In the field of semiconductor devices such as transistors, etc., various bonding methods have been developed for incorporating semiconductor chips in packages and practically used.
In these methods, a technique called die bonding is used to attach a semiconductor chip to a definite position of a substrate for the purposes of ensuring the mechanical connection, electrical connection, heat dissipation, etc. of chips to packages, and is practically performed in the following manners.
(a) Eutectic crystal alloy method: A connection method of scrubbing an Au surface as a conductor surface to which an Si chip is attached with respect to the back surface of the Si chip while heating to about 400.degree. C. to thereby effect alloying by an Au-Si eutectic crystal. However, this method is very expensive due to the use of gold.
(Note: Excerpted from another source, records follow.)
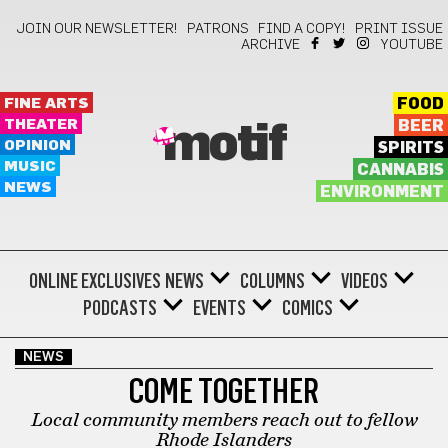
JOIN OUR NEWSLETTER!
PATRONS
FIND A COPY!
PRINT ISSUE
ARCHIVE
YOUTUBE
FINE ARTS
FOOD
THEATER
BEER
motif
OPINION
SPIRITS
MUSIC
CANNABIS
NEWS
ENVIRONMENT
ONLINE EXCLUSIVES
NEWS
COLUMNS
VIDEOS
PODCASTS
EVENTS
COMICS
NEWS
COME TOGETHER
Local community members reach out to fellow
Rhode Islanders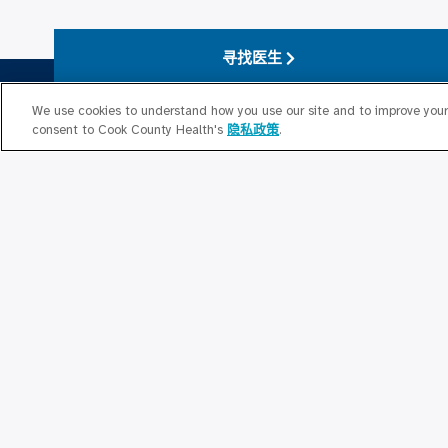
寻找医生
We use cookies to understand how you use our site and to improve your 
consent to Cook County Health's
隐私政策
.
关于我们
关于库克县卫生局
县级护理
Strategic Plan 2026 – 2028
库克县公共
医师名录
Cook County
行为健康办公室
库克县卫生
董事会
贡献
人力资源
与库克县卫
(b) Resin bonding method: A method of bonding a chip subjected to a back surface treatment with a pasty adhesive containing a thermosetting resin such as an epoxy resin, etc. and a filler such as Ag, Au, SiO.sub.2, MgO, etc. However, in this method, there is required a long period of time for curing the resin although the mounting work can be performed at ambient temperatures. Also, this method has a disadvantage that the pasty adhesive is inferior in workability because a predetermined amount thereof must be weighed and also the adhesive creates tacky circumstances. Furthermore, such a pasty adhesive has a shortcoming that silver powder is separated by sedimentation during the storage of the paste.
In order to solve the above problems, it has been conceived to provide a die bonding tape comprising an adhesive layer laminated on a release film. More particularly, the die bonding tape is a continuous adhesive tape which comprises an adhesive layer composed mainly of a thermosetting resin and a filler and a release film and which is wound on a reel.
Exemplary as thermosetting resins for the adhesive layer are epoxy resins, polyimide resins, phenolic resins, polyamide resins, silicone resins, etc. as well as modified resins thereof, which form a three-dimensional structure with predetermined amounts of hardeners through crosslinking by heating.
The electroconductive fillers to be added to the resins are powders of metals such as gold, silver, copper, nickel, rhodium, palladium, etc. which pass #100 mesh, preferably #300 mesh. Non-electroconductive fillers include metal oxides such as MgO, Al.sub.2 O.sub.3 and SiO.sub.2. All of these fillers are effective in preventing softening by heat or shrinkage.
In the case of epoxy resins, used as hardeners are acid anhydrides, imidazoles, dicyandiamide, amines, etc. and optionally silane coupling agents, etc.
On the other hand, useful as release films are films and papers release-treated with silicone resins, etc. which include films of polyethylene terephthalate, polypropylene and fluoroplastics. These release-treated films or papers are characterized in that although they are attached to the aforementioned adhesives they are easily removable. The release treatment may be made either to the single side or to both sides of the film or paper, but the treatment to both sides may be preferred.
Practical adhesive tapes for die bonding are about 50 to 100 m long, about 1 to 8 mm wide (this width corresponding to the sizes of semiconductor chips) and about 30 to 150 .mu.m thick, preferably 40 to 100 .mu.m thick. Of the above thickness, the adhesive layer has a thickness of about 10 to 50 .mu.m, preferably 20 to 30 .mu.m, while the release film has a thickness of about 20 to 100 .mu.m, and a release-treated polyethylene terephthalate tape having a thickness of 25 to 75 .mu.m (standard being 38 .mu.m) is usually used.
When winding the above adhesive tapes for die bonding on reels, a preferred winding manner for preventing the inside from contamination is such that the release film faces the outside although either of the adhesive layer and release film may face the outside.
However, no special care has been exercised to the state of the surface of the adhesive layer, and the conventional tapes for die bonding have physical surfaces common to ordinary tapes or films. As a result, the conventional tapes for die bonding have a shortcoming that voids tend to generate in the adherent interface between the surface of the adhesive layer and the die pad when the adhesive layer is bonded to the die pad of a lead frame by pressing a heat rod on the back of the release film by way of heat transfer. And, the voids once formed between the lead frame and the surface of the tape may result in the following troubles:
(1) the voids tend to collect water, solvents, etc. and cause steam explosion by heat stock thereby generating cracks in the lead frame, etc.; and PA1 (2) the bond strength between the lead frame and the surface of the tape for die bonding is insufficient.
Consequently, because of the above-mentioned reasons, the reliability of the semiconductor device decreases.